Machine learning applications and frameworks¶

CSCS supports a wide range of machine learning (ML) applications and frameworks on its systems. Most ML workloads are containerized to ensure portability, reproducibility, and ease of use across environments.

Users can choose between running containers, using provided uenv software stacks, or building custom Python environments tailored to their needs.

Running machine learning applications with containers¶

Containerization is the recommended approach for ML workloads on Alps, as it simplifies software management and maximizes compatibility with other systems.
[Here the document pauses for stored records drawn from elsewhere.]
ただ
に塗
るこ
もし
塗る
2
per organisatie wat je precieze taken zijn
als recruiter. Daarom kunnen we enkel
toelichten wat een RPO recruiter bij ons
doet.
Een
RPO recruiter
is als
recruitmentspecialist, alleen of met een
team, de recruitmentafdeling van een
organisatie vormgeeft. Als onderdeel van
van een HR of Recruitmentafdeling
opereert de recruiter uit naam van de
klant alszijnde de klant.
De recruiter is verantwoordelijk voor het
Users are encouraged to build their own containers, starting from popular sources such as the Nvidia NGC Catalog, which offers a variety of pre-built images optimized for HPC and ML workloads. Examples include:
- PyTorch NGC container
- TensorFlow NGC container
For frequently changing dependencies, consider creating a virtual environment (venv) mounted into the container.

Helpful references:

Running containers on Alps: Container Engine Guide
Building custom container images: Container Build Guide

Using provided uenv software stacks¶

Alternatively, CSCS provides pre-configured software stacks (uenvs) that can serve as a starting point for machine learning projects. These environments provide optimized compilers, libraries, and selected ML frameworks.
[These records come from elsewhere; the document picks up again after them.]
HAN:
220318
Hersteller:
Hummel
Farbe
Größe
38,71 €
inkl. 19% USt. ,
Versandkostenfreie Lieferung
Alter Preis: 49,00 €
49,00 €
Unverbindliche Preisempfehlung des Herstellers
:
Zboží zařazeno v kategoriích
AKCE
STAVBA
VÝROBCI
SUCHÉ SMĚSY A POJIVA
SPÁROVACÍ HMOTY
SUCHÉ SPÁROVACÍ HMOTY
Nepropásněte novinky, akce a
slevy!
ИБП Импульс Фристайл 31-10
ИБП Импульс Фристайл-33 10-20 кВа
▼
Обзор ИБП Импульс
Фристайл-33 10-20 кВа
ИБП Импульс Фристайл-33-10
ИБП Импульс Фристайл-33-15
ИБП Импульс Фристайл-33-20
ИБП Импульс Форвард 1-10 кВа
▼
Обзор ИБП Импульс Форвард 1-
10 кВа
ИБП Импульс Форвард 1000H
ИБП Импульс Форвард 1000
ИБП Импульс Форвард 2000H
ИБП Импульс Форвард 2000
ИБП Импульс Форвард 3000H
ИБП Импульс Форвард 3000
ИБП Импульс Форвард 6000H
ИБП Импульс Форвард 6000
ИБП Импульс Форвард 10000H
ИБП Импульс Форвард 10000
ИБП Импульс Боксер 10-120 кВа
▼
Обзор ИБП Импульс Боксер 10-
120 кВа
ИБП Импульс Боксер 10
Available ML-related uenvs:

PyTorch — available on Clariden and Daint

To extend these environments with additional Python packages, it is recommended to create a Python Virtual Environment (venv). See this PyTorch venv example for details.

Note

While many Python packages provide pre-built binaries for common architectures, some may require building from source.
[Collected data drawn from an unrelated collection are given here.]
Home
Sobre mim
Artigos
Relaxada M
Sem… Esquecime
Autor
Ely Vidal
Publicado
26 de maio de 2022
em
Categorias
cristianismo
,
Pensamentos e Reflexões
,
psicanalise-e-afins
Building custom Python environments¶

Users may also choose to build entirely custom software stacks using Python package managers such as uv or conda. Most ML libraries are available via the Python Package Index (PyPI).

To ensure optimal performance on CSCS systems, we recommend starting from an environment that already includes:

CUDA, cuDNN
MPI, NCCL
C/C++ compilers

This can be achieved either by:

building a custom container image based on a suitable ML-ready base image,
or starting from a provided uenv (e.g., PrgEnv GNU or PyTorch uenv),

and extending it with a virtual environment.